Data and Databases: Data Ethics

Introduction

When producing and processing humanities data, very often deal with information about people –unlike in for example physics or chemistry, the primary subjects of our research may be thinking, feeling beings, and that means that we have significant ethical and moral considerations in how we go about our data projects. Data is a powerful thing –indeed, this is a large aspect of how and why modern data collection and structuring methods were developed in the eighteenth and nineteenth centuries as states sought to operate and control resources more efficiently through better documenting their populations. We have responsibilities as researchers to ensure that information we hold about people is used and presented in a way that does not harm the people we are researching.
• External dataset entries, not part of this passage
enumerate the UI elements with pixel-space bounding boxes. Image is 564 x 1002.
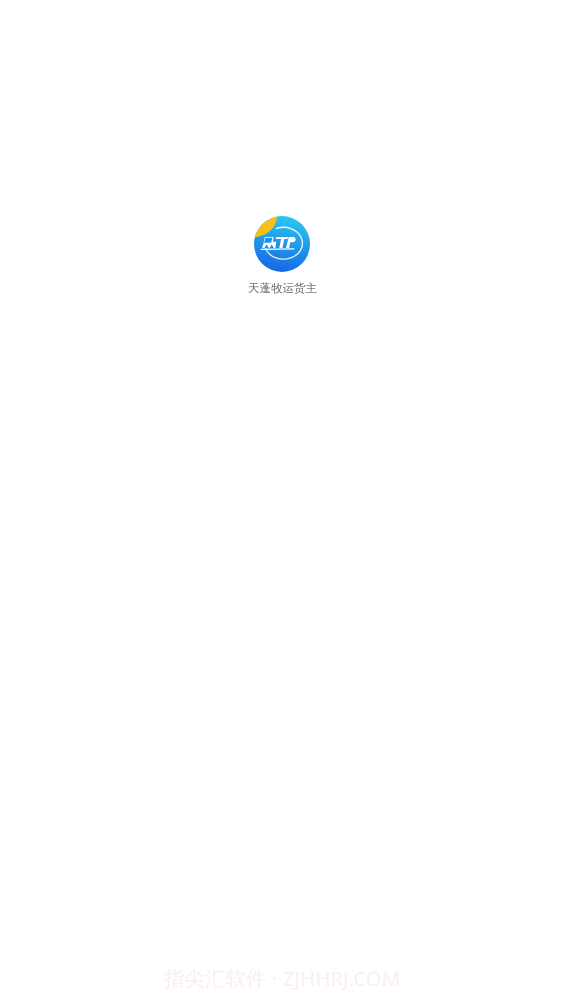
staticText: 指尖汇软件 · ZJHHRJ.COM [164, 964, 401, 992]
button[interactable]: 天蓬牧运货主 app icon [254, 216, 310, 272]
staticText: 天蓬牧运货主 [248, 281, 317, 295]
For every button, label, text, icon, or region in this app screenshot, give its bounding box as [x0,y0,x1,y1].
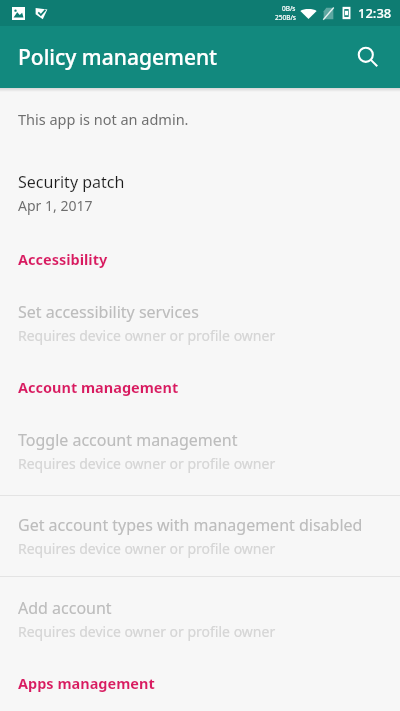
staticText: Accessibility [18,249,108,269]
staticText: Requires device owner or profile owner [18,454,276,473]
staticText: This app is not an admin. [18,109,189,129]
staticText: 12:38 [358,4,392,22]
button[interactable]: Search [346,35,390,79]
staticText: Apps management [18,673,155,693]
staticText: Requires device owner or profile owner [18,539,276,558]
button[interactable]: Add account [0,597,400,641]
button[interactable]: Set accessibility services [0,301,400,345]
staticText: 250B/s [275,13,296,22]
staticText: Set accessibility services [18,301,199,323]
button[interactable]: Get account types with management disabl… [0,514,400,558]
staticText: Policy management [18,43,218,72]
staticText: Add account [18,597,112,619]
staticText: Security patch [18,171,125,193]
staticText: 0B/s [282,4,296,13]
button[interactable]: Accessibility [0,249,400,269]
staticText: Toggle account management [18,429,238,451]
staticText: Requires device owner or profile owner [18,326,276,345]
button[interactable]: Security patch [0,171,400,215]
staticText: Apr 1, 2017 [18,196,93,215]
staticText: Account management [18,377,179,397]
button[interactable]: Account management [0,377,400,397]
staticText: Requires device owner or profile owner [18,622,276,641]
button[interactable]: Apps management [0,673,400,693]
button[interactable]: Toggle account management [0,429,400,473]
staticText: Get account types with management disabl… [18,514,363,536]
Some ethical considerations are defined and laid down in law: others are a matter for our own judgements. Both are important in our research practices, and should be written into research plans when we develop database projects.

Learning outcomes

After completing this resource, learners should be able to:

  • Know when and how to anonymise personal data
  • Understand the relationship between copyrights and textual data
  • Discuss the benefits of categorisation and structure ethics
  • Outline the purpose of data processing ethics

Anonymisation and personal data

Data you hold on individual living people may be subject to a range of legal requirements. If you are holding data about people, it is important to familiarise yourself with the specific data protection rules of the country or countries in which you are operating and conducting your research. There may be particular steps that the law obliges you to take, for example only holding data for certain amounts of time, or getting particular consent for certain uses of the data, or restrictions on how you can use the data you have gathered. Data subjects –that is, people included your dataset –may also have particular rights, for example to ask you for a copy of data you hold about them or to ask to be removed from your data.
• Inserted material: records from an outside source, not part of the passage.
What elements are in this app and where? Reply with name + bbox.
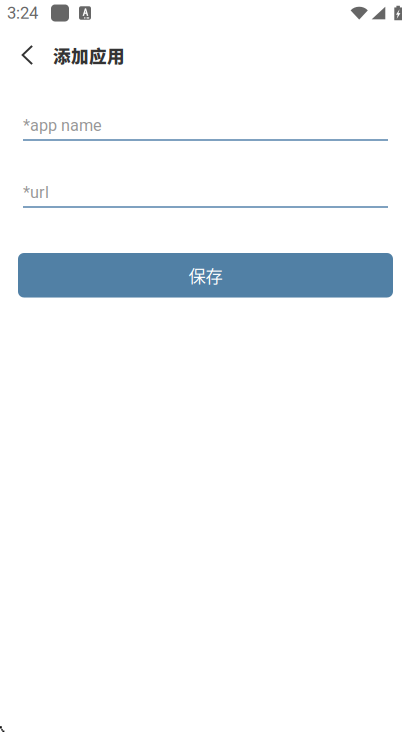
staticText: *url (23, 183, 49, 202)
button[interactable]: 保存 (18, 253, 393, 298)
staticText: 保存 (188, 263, 222, 288)
staticText: 3:24 (7, 3, 38, 23)
button[interactable]: Back (11, 37, 43, 73)
button[interactable]: *app name (23, 112, 388, 141)
staticText: *app name (23, 116, 102, 135)
button[interactable]: *url (23, 179, 388, 208)
staticText: 添加应用 (53, 42, 125, 68)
Whilst you should always check the legal situation where you are collecting person data on living persons, as a general rule it is always safest to ensure:

  • That you have written consent for collecting and using the data
  • That you have made clear how long you intend to keep the data
  • That you have made clear what you intend to use the data for

If you do want to share and re-use data of this kind, you may need to use anonymisation (where no data are kept that allow the original person to be traced) or pseudo-anonymisation (where data that allow the original person to be traced is kept separately and outside the main dataset). It’s important to recognise that this doesn’t just mean removing people’s names –other data like addresses or dates of birth can also be identifying data that need to be removed when anonymising a set of data.

The most important concern regarding personal data of living or recently alive people, even in caseswhere the people are theoretically anonymised, is the possibility of re-identifying individuals from that data. Datasets including sensitive areas such as people’s medical, financial or other official records will often be unsuitable for open publication for this reason: even if the people’s names are not attached to the dataset, large scale data mining and cross-referencing to other data sources could allow the re-identification of individuals and leave them at risk.It is also important as we noted above that individuals providing data, whether as survey results or use of official documents on them, be given a proper understanding of how the data will be used.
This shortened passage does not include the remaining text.